Figure 1 Ensemble mean of oxygen and temperature trends between 2006 and 2100. At 200m (A, C) and 26°S (B, D). For oxygen (top panels), the blue lines represent the projected oxygen isocontours (5 and 45 mmol.m^-3) for the “present” (mean 2006-2036, dashed) and “future” climates (mean 2070-2100, solid). For temperature trends (bottom panels), the black lines represent the projected temperature isocontours (15°C) for present (dashed) and future (plain) climates.

2.2. Metabolic index Ф

The metabolic index is a measure of aerobic scope in an oxygen-limited environment. Following (Deutsch et al., 2015; Deutsch et al., 2020), the metabolic index Φ (non-dimensional) is calculated as the ratio of O₂ (pO₂ in atm, Figure S3) supplied by the environment to the oxygen demand of an organism at rest, thus representing the coupled effect of oxygen and temperature on metabolic supply and demand (eq. 1 and 2; Deutsch et al., 2020):

$\begin{array}{ll}\begin{array}{c}\Phi =\frac{{\text{O}}_2\text{supply}}{{\text{O}}_2\text{demand}}=\frac{{\text{α}}_{\text{S}}}{{\text{α}}_{\text{D}}}{ }^{\text{Bϵ}}\text{p}{\text{O}}_2{\text{e}}^{\frac{{\text{E}}_0}{{\text{k}}_{\text{B}}}\left(\frac{1}{\text{T}}-\frac{1}{{\text{T}}_{\text{ref}}}\right)}\end{array}& (1)\end{array}$

Eq. 1 is simplified as:

$\begin{array}{ll}\begin{array}{c}\Phi ={\text{A}}_0\text{p}{\text{O}}_2{\text{e}}^{\frac{{\text{E}}_0}{{\text{k}}_{\text{B}}}\left(\frac{1}{\text{T}}-\frac{1}{{\text{T}}_{\text{ref}}}\right)}\ge {\text{Φ}}_{\text{crit}}\end{array}& (2)\end{array}$

where kB is the Boltzman constant and A₀ and E₀ the physiological traits of a given species (see Table 1). α_D and α_S are the resting metabolic rate and the efficacy of O₂ supply per unit of body mass (B) respectively. $A_0=\frac{{\alpha }_S}{{\alpha }_D}$, represents the hypoxic threshold so that 1/A₀ is the minimum oxygen that can sustain metabolic activity at rest at a reference temperature T_ref of 15°C (Penn et al., 2018; Penn and Deutsch, 2022). E₀=E_D-E_S and represents the difference between the sensitivity to temperature of oxygen demand (E_D) and oxygen supply (E_S). ϵ is the allometric scaling of the supply to demand ratio.

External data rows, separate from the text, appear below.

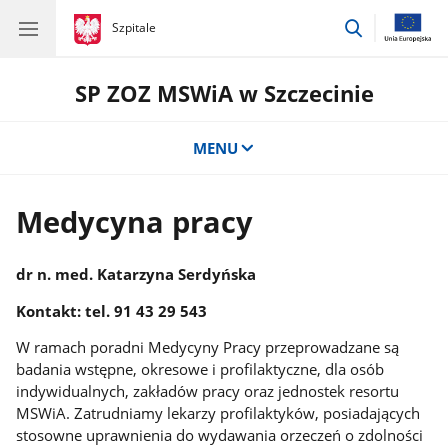
przejdź
gov.pl
Szpitale
gov.pl
Szpitale
do
wyszukiwar
SP ZOZ MSWiA w Szczecinie
MENU
Medycyna pracy
dr n. med. Katarzyna Serdyńska
Kontakt: tel. 91 43 29 543
W ramach poradni Medycyny Pracy przeprowadzane są
badania wstępne, okresowe i profilaktyczne, dla osób
indywidualnych, zakładów pracy oraz jednostek resortu
MSWiA. Zatrudniamy lekarzy profilaktyków, posiadających
stosowne uprawnienia do wydawania orzeczeń o zdolności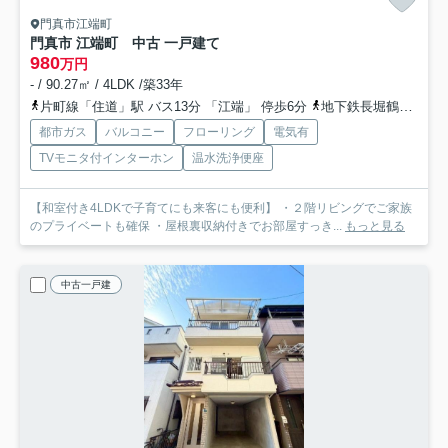
門真市江端町
門真市 江端町 中古 一戸建て
980
万円
- / 90.27㎡ / 4LDK /築33年
片町線「住道」駅 バス13分 「江端」 停歩6分
地下鉄長堀鶴見緑地「門真南」駅 徒歩34分
都市ガス
バルコニー
フローリング
電気有
TVモニタ付インターホン
温水洗浄便座
【和室付き4LDKで子育てにも来客にも便利】 ・２階リビングでご家族
のプライベートも確保 ・屋根裏収納付きでお部屋すっき...
もっと見る
中古一戸建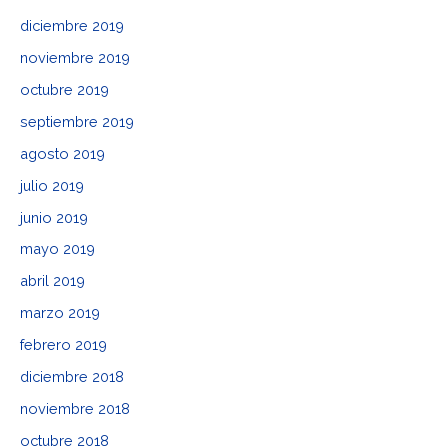
diciembre 2019
noviembre 2019
octubre 2019
septiembre 2019
agosto 2019
julio 2019
junio 2019
mayo 2019
abril 2019
marzo 2019
febrero 2019
diciembre 2018
noviembre 2018
octubre 2018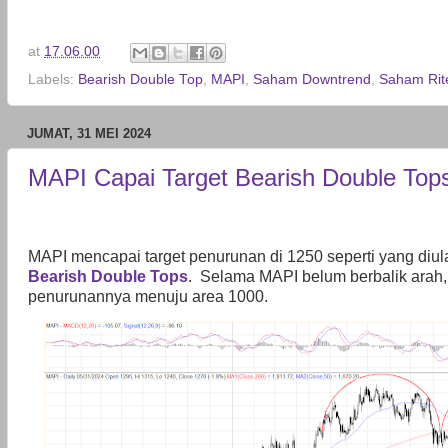
at
17.06.00
Labels:
Bearish Double Top
,
MAPI
,
Saham Downtrend
,
Saham Rit
JUMAT, 31 MEI 2024
MAPI Capai Target Bearish Double Top
MAPI mencapai target penurunan di 1250 seperti yang diu
Bearish Double Tops
.
Selama MAPI belum berbalik arah,
penurunannya menuju area 1000.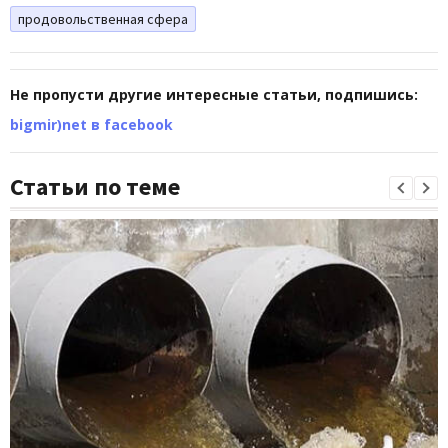
продовольственная сфера
Не пропусти другие интересные статьи, подпишись:
bigmir)net в facebook
Статьи по теме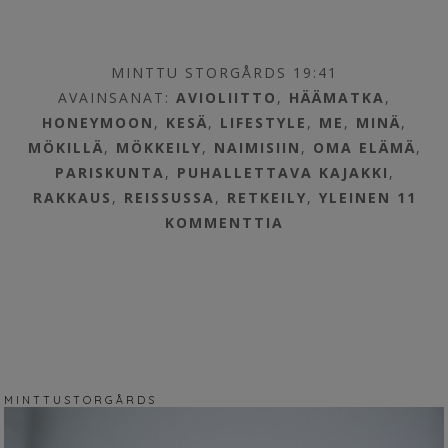
MINTTU STORGÅRDS 19:41
AVAINSANAT:
AVIOLIITTO
,
HÄÄMATKA
,
HONEYMOON
,
KESÄ
,
LIFESTYLE
,
ME
,
MINÄ
,
MÖKILLÄ
,
MÖKKEILY
,
NAIMISIIN
,
OMA ELÄMÄ
,
PARISKUNTA
,
PUHALLETTAVA KAJAKKI
,
RAKKAUS
,
REISSUSSA
,
RETKEILY
,
YLEINEN
11
KOMMENTTIA
M I N T T U S T O R G Å R D S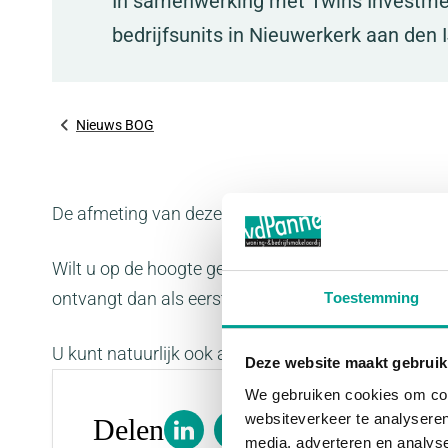
In samenwerking met Twins Investment
bedrijfsunits in Nieuwerkerk aan den I
Nieuws BOG
De afmeting van deze units varieert van circa 69 
Wilt u op de hoogte gehouden worden over dit pro
ontvangt dan als eerste bericht over de voortgang v
Toestemming
U kunt natuurlijk ook altijd contact opnemen met 
Deze website maakt gebruik
We gebruiken cookies om cont
websiteverkeer te analyseren
Delen
media, adverteren en analys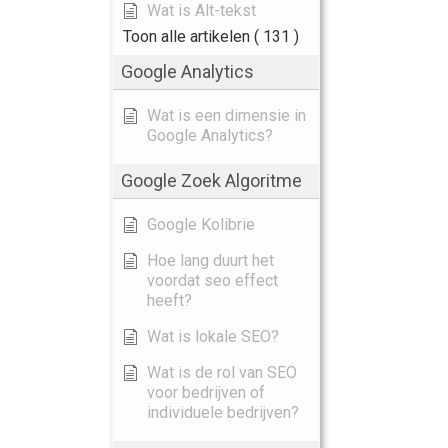
Wat is Alt-tekst
Toon alle artikelen
( 131 )
Google Analytics
Wat is een dimensie in
Google Analytics?
Google Zoek Algoritme
Google Kolibrie
Hoe lang duurt het
voordat seo effect
heeft?
Wat is lokale SEO?
Wat is de rol van SEO
voor bedrijven of
individuele bedrijven?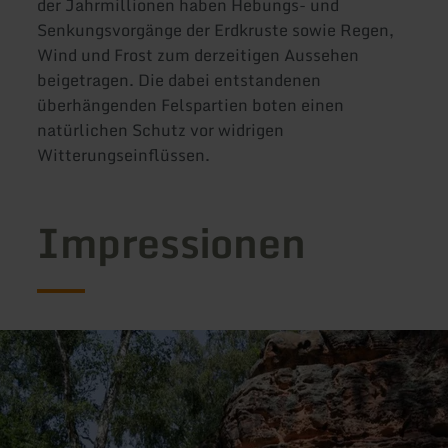
der Jahrmillionen haben Hebungs- und
Senkungsvorgänge der Erdkruste sowie Regen,
Wind und Frost zum derzeitigen Aussehen
beigetragen. Die dabei entstandenen
überhängenden Felspartien boten einen
natürlichen Schutz vor widrigen
Witterungseinflüssen.
Impressionen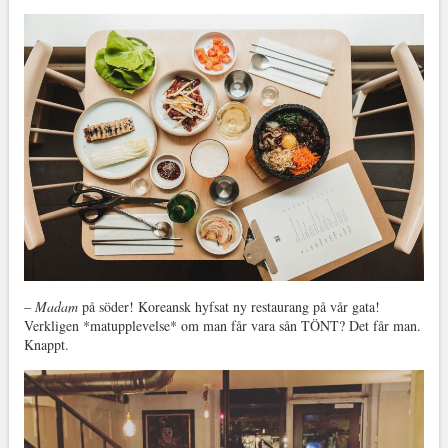
–
Madam
på söder! Koreansk hyfsat ny restaurang på vår gata!
Verkligen *matupplevelse* om man får vara sån TÖNT? Det får man.
Knappt.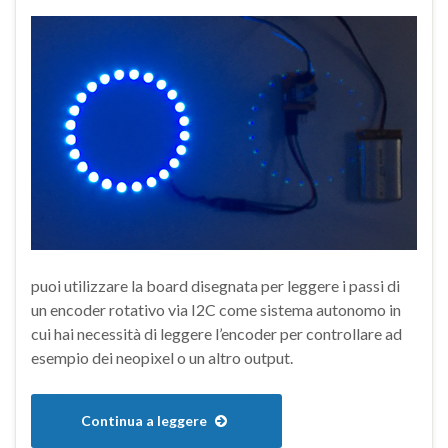
puoi utilizzare la board disegnata per leggere i passi di
un encoder rotativo via I2C come sistema autonomo in
cui hai necessità di leggere l’encoder per controllare ad
esempio dei neopixel o un altro output.
Continua a leggere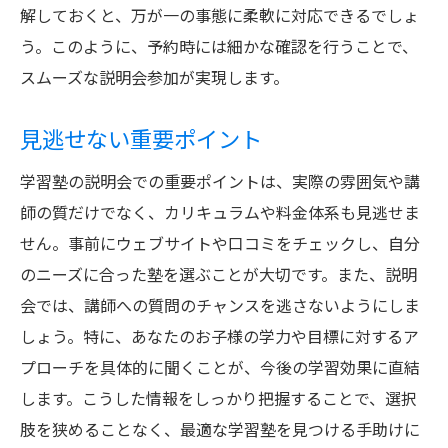
解しておくと、万が一の事態に柔軟に対応できるでしょ
う。このように、予約時には細かな確認を行うことで、
スムーズな説明会参加が実現します。
見逃せない重要ポイント
学習塾の説明会での重要ポイントは、実際の雰囲気や講
師の質だけでなく、カリキュラムや料金体系も見逃せま
せん。事前にウェブサイトや口コミをチェックし、自分
のニーズに合った塾を選ぶことが大切です。また、説明
会では、講師への質問のチャンスを逃さないようにしま
しょう。特に、あなたのお子様の学力や目標に対するア
プローチを具体的に聞くことが、今後の学習効果に直結
します。こうした情報をしっかり把握することで、選択
肢を狭めることなく、最適な学習塾を見つける手助けに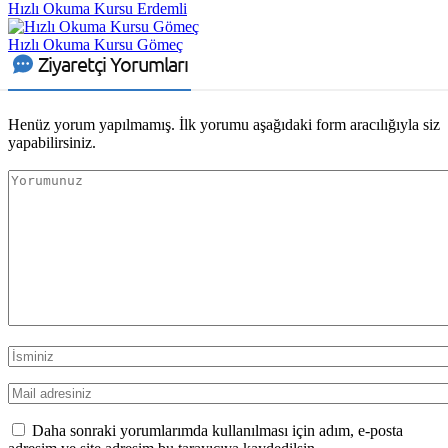
Hızlı Okuma Kursu Erdemli
Hızlı Okuma Kursu Gömeç
Ziyaretçi Yorumları
Henüz yorum yapılmamış. İlk yorumu aşağıdaki form aracılığıyla siz
yapabilirsiniz.
Daha sonraki yorumlarımda kullanılması için adım, e-posta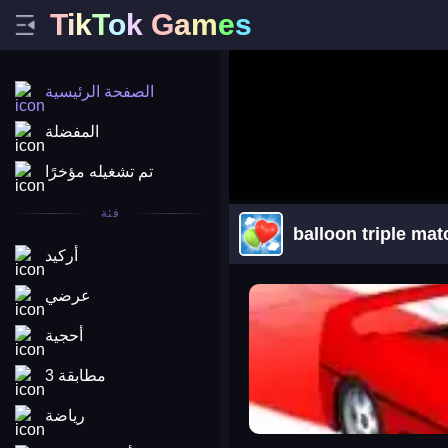
T
i
k
T
o
k
G
a
m
e
s
الصفحة الرئيسية
المفضلة
تم تشغيله مؤخرًا
فئة
balloon triple mat
أركيد
arena king
عرضي
أحجية
مطابقة 3
رياضة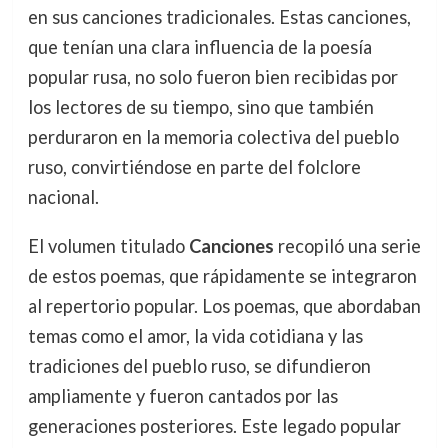
en sus canciones tradicionales. Estas canciones,
que tenían una clara influencia de la poesía
popular rusa, no solo fueron bien recibidas por
los lectores de su tiempo, sino que también
perduraron en la memoria colectiva del pueblo
ruso, convirtiéndose en parte del folclore
nacional.
El volumen titulado
Canciones
recopiló una serie
de estos poemas, que rápidamente se integraron
al repertorio popular. Los poemas, que abordaban
temas como el amor, la vida cotidiana y las
tradiciones del pueblo ruso, se difundieron
ampliamente y fueron cantados por las
generaciones posteriores. Este legado popular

B^ϵ is assumed equal to 1 (Penn et al., 2018; Deutsch et al., 2020; Penn and Deutsch, 2022). Below Φ = 1, oxygen demand exceeds oxygen supply capacity and organisms must suppress aerobic metabolic activities. Species must live in an environment capable of sustaining ecological activities, which is when Φ is superior to a threshold Φ_crit. Φ_crit is an ecological threshold as it represents the minimum energy requirements to support ecological activities such as swimming and feeding. In other terms, it is the threshold to maintain a population and as such, delimits geographical viable habitat. A₀, E₀ and Φ_crit define an ecophysiotype unique to each species.

TABLE 1

Table 1 Physiological traits (A₀ and E₀) and Ф_crit of the model species and O. spinosus.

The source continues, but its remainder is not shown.